(MATERIAL SUPPLIED Opens)

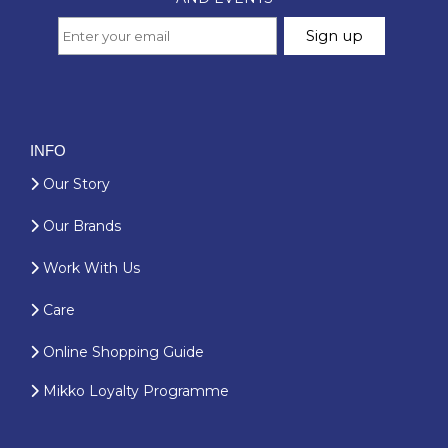
INFO
Our Story
Our Brands
Work With Us
Care
Online Shopping Guide
Mikko Loyalty Programme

(MATERIAL SUPPLIED Closes)

**TASK BRIEF:** Output each record exactly as it appears, but not the pictures.

**ANSWER BOX:**
INFO
Our Story
Our Brands
Work With Us
Care
Online Shopping Guide
Mikko Loyalty Programme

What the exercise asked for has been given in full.